Дедушка не заставил себя долго ждать и прямо с порога был посвящен в курс событий.

— Сенечка, этот сволочной идиот снова заболел. Я его оставила одного, а он выперся на балкон за какими-то тапочками. Говорит, что не выходил и тапочки унесли вороны, а я думаю — выкручивается. Сам скорее всего вышел и кинул ими в кого-нибудь.

— Где тапочки? — спросил дедушка.

— Чем ты слушаешь, бревно?! Только что объясняла.

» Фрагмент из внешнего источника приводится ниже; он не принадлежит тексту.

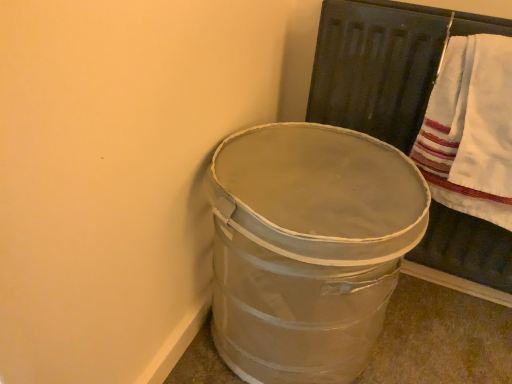 Where is `white cotton towel at upper right`? white cotton towel at upper right is located at coordinates (471, 129).

The width and height of the screenshot is (512, 384). Describe the element at coordinates (471, 129) in the screenshot. I see `white cotton towel at upper right` at that location.

Measure the distance between metallic silver bucket at lower right and camera.

The depth of metallic silver bucket at lower right is 29.46 inches.

This screenshot has height=384, width=512. What do you see at coordinates (308, 248) in the screenshot?
I see `metallic silver bucket at lower right` at bounding box center [308, 248].

Image resolution: width=512 pixels, height=384 pixels. Find the location of `metallic silver bucket at lower right`. metallic silver bucket at lower right is located at coordinates (308, 248).

Locate an element on the screen. white cotton towel at upper right is located at coordinates (471, 129).

Based on their positions, is white cotton towel at upper right located to the left or right of metallic silver bucket at lower right?

Clearly, white cotton towel at upper right is on the right of metallic silver bucket at lower right in the image.

Which object is closer to the camera taking this photo, white cotton towel at upper right or metallic silver bucket at lower right?

metallic silver bucket at lower right is closer to the camera.

Is point (429, 110) closer or farther from the camera than point (306, 130)?

Point (429, 110) is closer to the camera than point (306, 130).

From the image's perspective, is white cotton towel at upper right above or below metallic silver bucket at lower right?

From the image's perspective, white cotton towel at upper right appears above metallic silver bucket at lower right.

From a real-world perspective, is white cotton towel at upper right positioned under metallic silver bucket at lower right based on gravity?

No.

Looking at their sizes, would you say white cotton towel at upper right is wider or thinner than metallic silver bucket at lower right?

In the image, white cotton towel at upper right appears to be more narrow than metallic silver bucket at lower right.

Considering the relative sizes of white cotton towel at upper right and metallic silver bucket at lower right in the image provided, is white cotton towel at upper right shorter than metallic silver bucket at lower right?

Indeed, white cotton towel at upper right has a lesser height compared to metallic silver bucket at lower right.

Which of these two, white cotton towel at upper right or metallic silver bucket at lower right, is smaller?

With smaller size is white cotton towel at upper right.

Is metallic silver bucket at lower right completely or partially inside white cotton towel at upper right?

No, metallic silver bucket at lower right is not surrounded by white cotton towel at upper right.

Is white cotton towel at upper right positioned far away from metallic silver bucket at lower right?

They are positioned close to each other.

Is white cotton towel at upper right aimed at metallic silver bucket at lower right?

No.

How many degrees apart are the facing directions of white cotton towel at upper right and metallic silver bucket at lower right?

The facing directions of white cotton towel at upper right and metallic silver bucket at lower right are 88.6 degrees apart.

Find the location of a particular element. waste container in front of the white cotton towel at upper right is located at coordinates (308, 248).

Is metallic silver bucket at lower right at the left side of white cotton towel at upper right?

Indeed, metallic silver bucket at lower right is positioned on the left side of white cotton towel at upper right.

Which object is further away from the camera taking this photo, metallic silver bucket at lower right or white cotton towel at upper right?

white cotton towel at upper right is behind.

Between point (358, 364) and point (453, 118), which one is positioned behind?

The point (358, 364) is farther from the camera.

From the image's perspective, relative to white cotton towel at upper right, is metallic silver bucket at lower right above or below?

Clearly, from the image's perspective, metallic silver bucket at lower right is below white cotton towel at upper right.

From a real-world perspective, is metallic silver bucket at lower right on top of white cotton towel at upper right?

No, from a real-world perspective, metallic silver bucket at lower right is not above white cotton towel at upper right.

In terms of width, does metallic silver bucket at lower right look wider or thinner when compared to white cotton towel at upper right?

In the image, metallic silver bucket at lower right appears to be wider than white cotton towel at upper right.

Considering the sizes of objects metallic silver bucket at lower right and white cotton towel at upper right in the image provided, who is shorter, metallic silver bucket at lower right or white cotton towel at upper right?

With less height is white cotton towel at upper right.

Considering the sizes of objects metallic silver bucket at lower right and white cotton towel at upper right in the image provided, who is bigger, metallic silver bucket at lower right or white cotton towel at upper right?

With larger size is metallic silver bucket at lower right.

Is metallic silver bucket at lower right located outside white cotton towel at upper right?

metallic silver bucket at lower right is positioned outside white cotton towel at upper right.

Is metallic silver bucket at lower right positioned far away from white cotton towel at upper right?

No.

In the scene shown: Is metallic silver bucket at lower right oriented towards white cotton towel at upper right?

No, metallic silver bucket at lower right does not turn towards white cotton towel at upper right.

This screenshot has width=512, height=384. In order to click on bath towel behind the metallic silver bucket at lower right in this screenshot , I will do `click(471, 129)`.

Find the location of a particular element. waste container directly beneath the white cotton towel at upper right (from a real-world perspective) is located at coordinates (308, 248).

At what (x,y) coordinates should I click in order to perform the action: click on bath towel that appears on the right of metallic silver bucket at lower right. Please return your answer as a coordinate pair (x, y). This screenshot has height=384, width=512. Looking at the image, I should click on (471, 129). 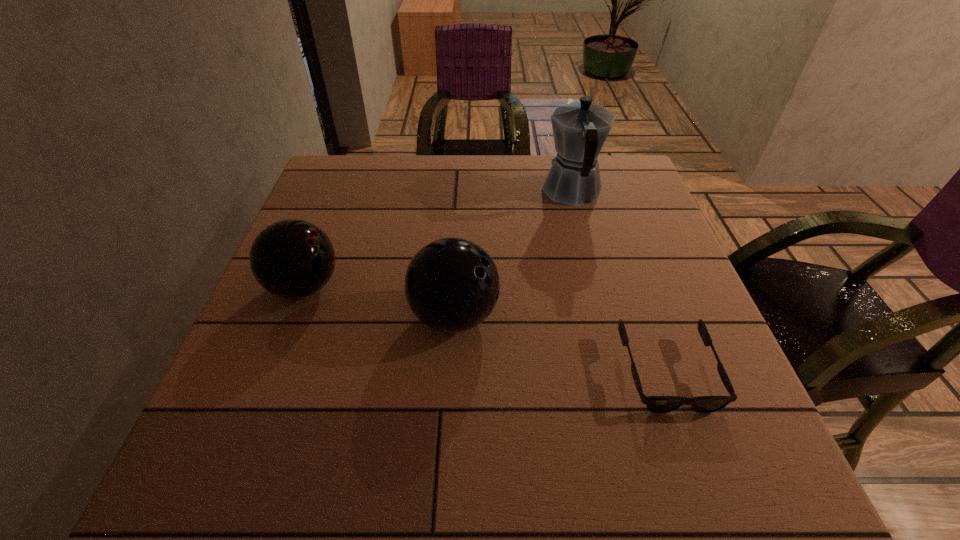 The height and width of the screenshot is (540, 960). I want to click on object that is at the left edge, so click(292, 259).

In order to click on coffeepot that is at the right edge in this screenshot , I will do `click(580, 128)`.

Where is `sunglasses positioned at the right edge`? The image size is (960, 540). sunglasses positioned at the right edge is located at coordinates (657, 404).

Locate an element on the screen. This screenshot has height=540, width=960. object situated at the far right corner is located at coordinates (580, 128).

Locate an element on the screen. Image resolution: width=960 pixels, height=540 pixels. vacant position at the far edge of the desktop is located at coordinates click(x=490, y=182).

At what (x,y) coordinates should I click in order to perform the action: click on vacant space at the near edge of the desktop. Please return your answer as a coordinate pair (x, y). Image resolution: width=960 pixels, height=540 pixels. Looking at the image, I should click on (325, 441).

Where is `vacant space at the left edge of the desktop`? vacant space at the left edge of the desktop is located at coordinates (323, 213).

Find the location of a particular element. This screenshot has width=960, height=540. free space at the right edge of the desktop is located at coordinates (705, 368).

In the image, there is a desktop. Identify the location of vacant space at the far left corner. (368, 202).

This screenshot has width=960, height=540. What are the coordinates of `vacant space at the near left corner of the desktop` in the screenshot? It's located at (192, 455). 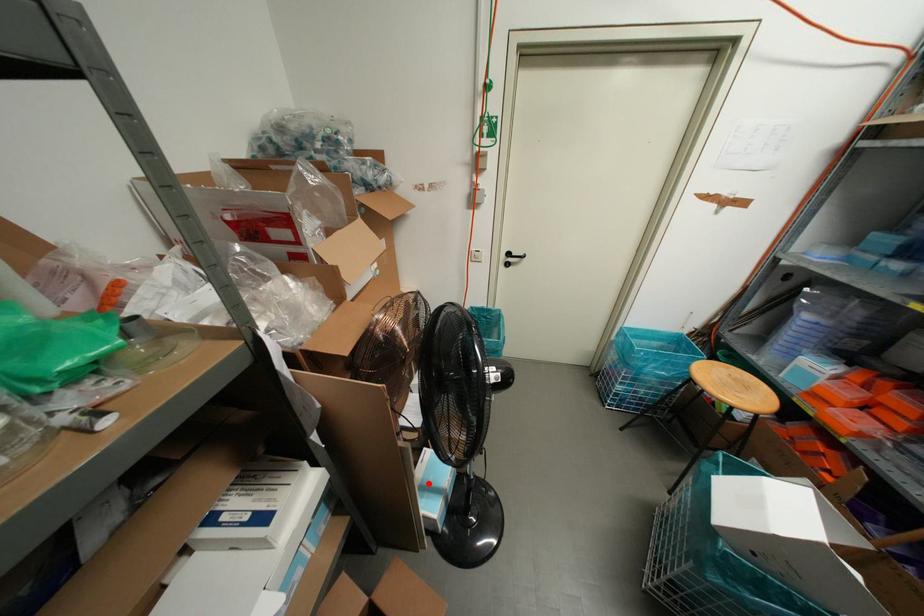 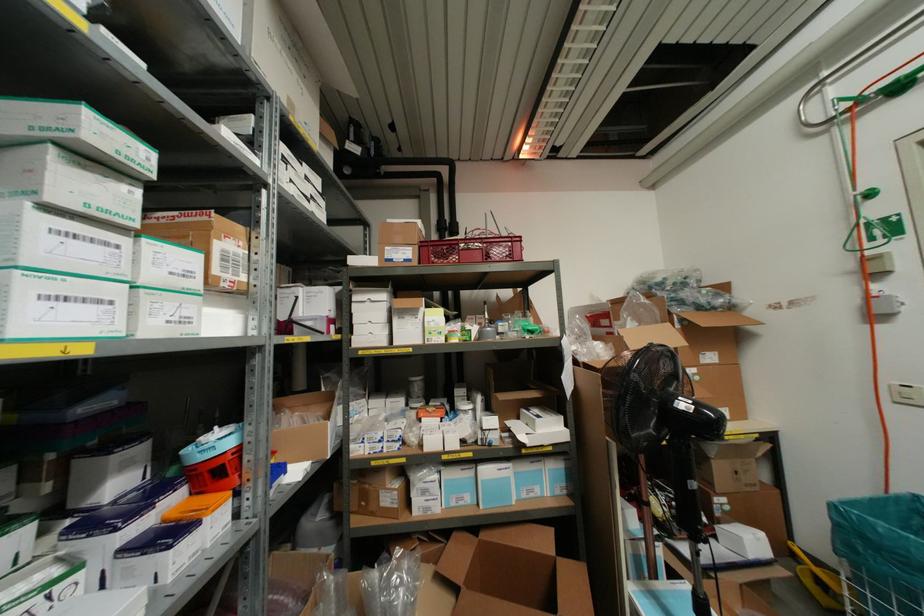 Find the pixel in the second image that matches the highlighted location in the first image.

(663, 601) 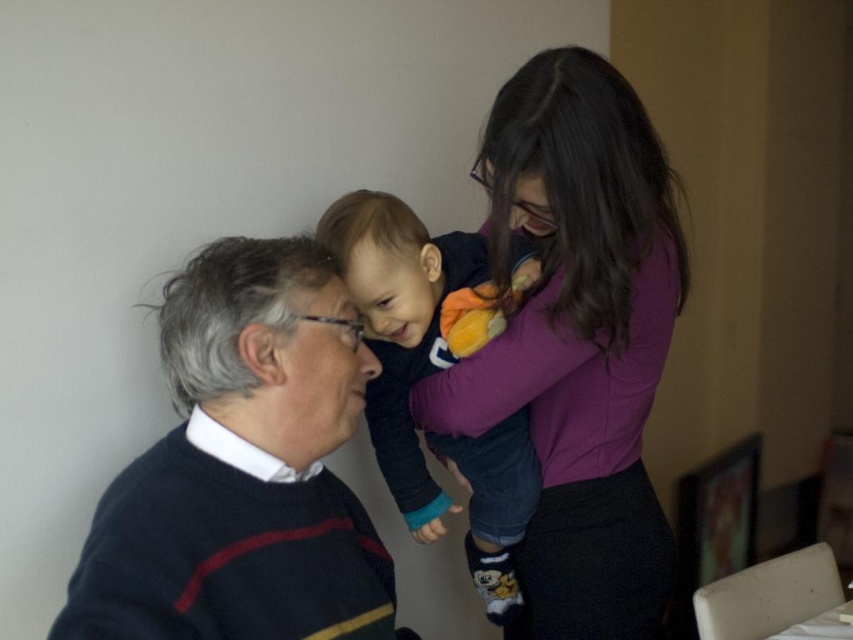 Who is lower down, purple matte shirt at upper right or dark blue fleece at center?

dark blue fleece at center is below.

Does point (526, 90) come closer to viewer compared to point (395, 445)?

Yes, point (526, 90) is in front of point (395, 445).

Who is more forward, (x=543, y=64) or (x=485, y=275)?

Point (x=543, y=64) is more forward.

The width and height of the screenshot is (853, 640). I want to click on purple matte shirt at upper right, so click(577, 340).

Which of these two, purple matte shirt at upper right or dark blue sweater at left, stands taller?

With more height is purple matte shirt at upper right.

Is point (619, 467) closer to viewer compared to point (326, 477)?

No.

Where is `purple matte shirt at upper right`? The height and width of the screenshot is (640, 853). purple matte shirt at upper right is located at coordinates (577, 340).

Which is more to the right, dark blue sweater at left or dark blue fleece at center?

dark blue fleece at center

Can you confirm if dark blue sweater at left is bigger than dark blue fleece at center?

Incorrect, dark blue sweater at left is not larger than dark blue fleece at center.

Measure the distance between dark blue sweater at left and camera.

31.41 inches

This screenshot has height=640, width=853. In order to click on dark blue sweater at left in this screenshot , I will do (x=242, y=468). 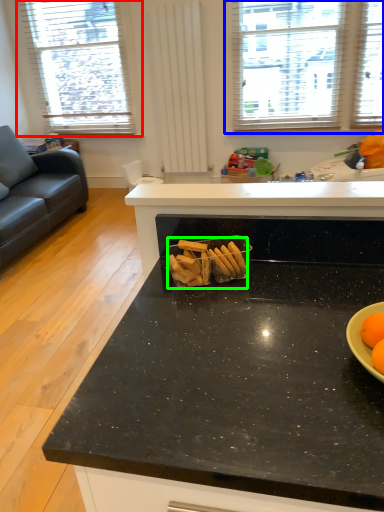 Question: Considering the real-world distances, which object is farthest from window (highlighted by a red box)? window (highlighted by a blue box) or snack (highlighted by a green box)?

Choices:
 (A) window
 (B) snack

Answer: (B) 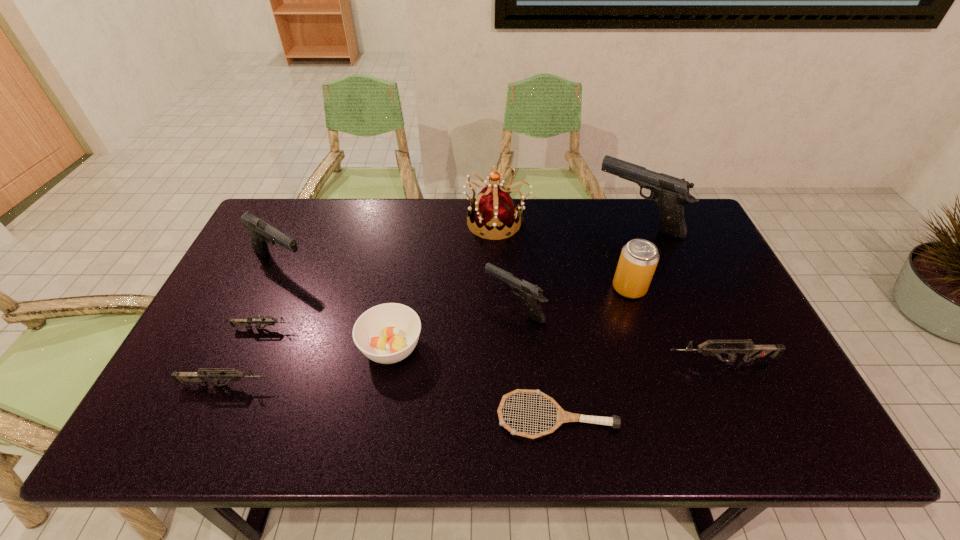 Select which grey gun appears as the second closest to the soup bowl. Please provide its 2D coordinates. Your answer should be formatted as a tuple, i.e. [(x, y)], where the tuple contains the x and y coordinates of a point satisfying the conditions above.

[(234, 375)]

This screenshot has height=540, width=960. Find the location of `vacant space that satisfies the following two spatial constraints: 1. aimed along the barrel of the shortest gun; 2. on the left side of the seventh object from right to left`. vacant space that satisfies the following two spatial constraints: 1. aimed along the barrel of the shortest gun; 2. on the left side of the seventh object from right to left is located at coordinates (256, 348).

Он говорит, что их унесли вороны…

— Чего ты орешь сразу? Я спрашиваю, где мои тапочки?

— Наверное, эта сволочь и их выкинул! Зачем ты, гад, дедины тапочки выкинул, а?! — крикнула бабушка из коридора.

— А, вот они. — Дедушка нашел свои тапочки, сел и попросил бабушку рассказать все сначала.

— Глухим, Сенечка, два раза не повторяют. В общем, упали на балкон сверху тапочки. Этот кретин за ними вышел, а сам врет, что не выходил и что их вороны унесли.

— Врет, конечно, — согласился дедушка. — А тапочки хорошие?

— Господи, за что я живу с идиотами?! Тебе же объясняют, что он их выкинул!

— Ну и черт с ними, Нина. У тебя что, тапочек нет?

— Вот ведь тугодум, наказанье господнее! Да не в том дело, что он их выкинул, а в том, что вышел на балкон раздетый и заболел.

— Заболел? У-у-у.

Дедушка вошел в комнату, где лежал я.

— Как же ты так? — спросил он.

— Как всегда, — ответила за меня вошедшая следом бабушка. — Это же ненормальный ребенок. То набегается и вспотеет, то в цемент угодит. Теперь вот на балкон вылез. А эта сволочь сверху тоже хороша. Кто же кидает с балкона тапочки, если внизу больной на голову ребенок живет? А если бы он за ними вниз прыгнул?